1. Stroke Disease Mechanisms
Brain tissue undergo necrosis due to hypoxia. In addition to leading to a rapid demise of cells in brain tissue, hypoxia creates a necrotic center of the brain surrounded by a penumbra. The tissue in the penumbra is called the ischemic penumbra, and while still hypoxic, it is salvageable. Severe hypoxia in the penumbra creates an energy failure, which causes the excitatory neurotransmitter, glutamate, to fail to be taken back up by neurons. Thus, the glutamate remains in the synaptic cleft and causes an excitotoxic response. This excitotoxic response causes massive mitochondrial dysfunction due to intracellular calcium overload. Rapid neuroinflammation follows due to oxidative stress associated with neuroinflammation. The microglia are activated in the brain and in turn release inflammatory cytokines. These interwoven destruction cascades inflict permanent destruction of the intricate neural architectures. During acute interventions, preservation of the penumbra is the most important priority to maximize later potential for Stroke Recovery and future Stem Cell treatments.
Figure 1: Stroke Disease Mechanisms
2.Standard Methods of Treatment and Their Natural Limits
The priority in today’s clinical world is rapid reperfusion. Typically, the first action of physicians is to administer the intravenous tissue plasminogen activator to clear the occlusive thrombus. There is also mechanical thrombectomy to retrieve the thrombus that caused the arterial blockage. However, the acute interventions have a very short therapeutic time. Treatment must be given within hours of symptom onset. Patients in the majority of instances do not arrive early enough for the first stage of treatment. In the acute phase of Stroke Recovery, blockade of patient care is a continuum of physical therapy and occupational therapy. There is also a continuum of medication prescribing which is meant to prevent a secondary event rather than repair the dead tissue. Clearly the standard techniques of therapy can control further occurrences but they do not repair the tissue, and there is no possibility of completing the repair of the lost neural structures with the commensurate gap without Stem Cell assistance.

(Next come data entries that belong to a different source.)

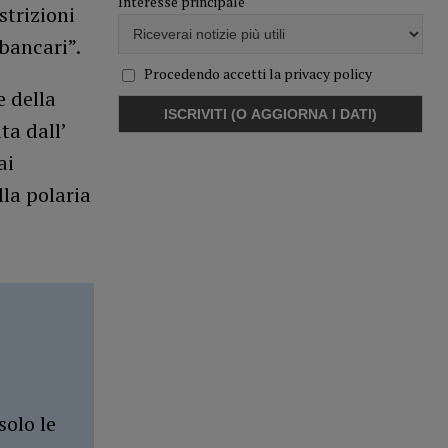
Interesse principale
strizioni
 bancari”.
Procedendo accetti la privacy policy
e della
ta dall’
ai
la polaria
solo le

3. Why Stem Cells are a Necessity
For the first time addressing a partial Stem Cell loss of the neural tissues supports reparative processes. The healing is Stem Cell-based and is multifaceted but at the very least must be sophisticated. To put it in a simplistic way: the repair cell, induced to participate in the healing process, supports numerous cellular constructs thus exuding a cocktail of therapeutic factors to the site of injury. This also allows for the repair cell to be free to alter the injury state by supporting neural repair through the active demarcation of protective barriers. The locks on the blood barriers have been opened. Beyond supportive secretions, Stem Cells have remarkable plasticity. Transplanted populations can migrate directly to the ischemic lesion through various local inflammatory signals. After traveling to the site of injury, Stem Cells can differentiate into fully functional neurons or glial cells. This mechanism replaces missing elements in the disrupted neural pathway. They also catalyze neurogenesis, activating proximal progenitors in the brain. This multifactorial method conveniently stimulates the brain in its repair capacities. As a result, cellular replacement, in conjunction with stimulating endogenous neurogenesis, diminishes secondary damage and promotes advanced Stroke Recovery through the formation of new synapses.

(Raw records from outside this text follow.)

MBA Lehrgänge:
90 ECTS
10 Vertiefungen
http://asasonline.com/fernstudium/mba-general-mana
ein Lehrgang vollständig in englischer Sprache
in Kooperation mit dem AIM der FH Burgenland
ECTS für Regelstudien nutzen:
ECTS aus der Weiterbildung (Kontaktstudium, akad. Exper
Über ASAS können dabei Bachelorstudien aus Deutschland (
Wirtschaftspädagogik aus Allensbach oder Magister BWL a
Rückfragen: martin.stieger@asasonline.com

Figure 2: Advancing Stroke Recovery with Stem Cell
4. Future Trends in Medical Research in Thailand
There are many dynamic sectors in Thailand’s healthcare system, with the potential to develop rapidly, especially regenerative medicine. Thailand has married its developing healthcare system with world-class model affordable care to the patient. Thailand has an integrated healthcare system with developed and progressive frameworks for the protection of the patient and optimally controlled clinical research. This has fueled the rapidly evolving assisted reproductive therapy where a geared Stem Cell is available in the system for advanced therapy. The evolving intermediate level of private healthcare in the country is integrating with bilateral research and advanced technology healthcare, world class in affordable care that is caring and not paternalistic, with the country’s treasure, a rich clinical database and highly diversified people. Advanced research in the country is promising and offers the perfect model for innovating Stroke Recovery therapy.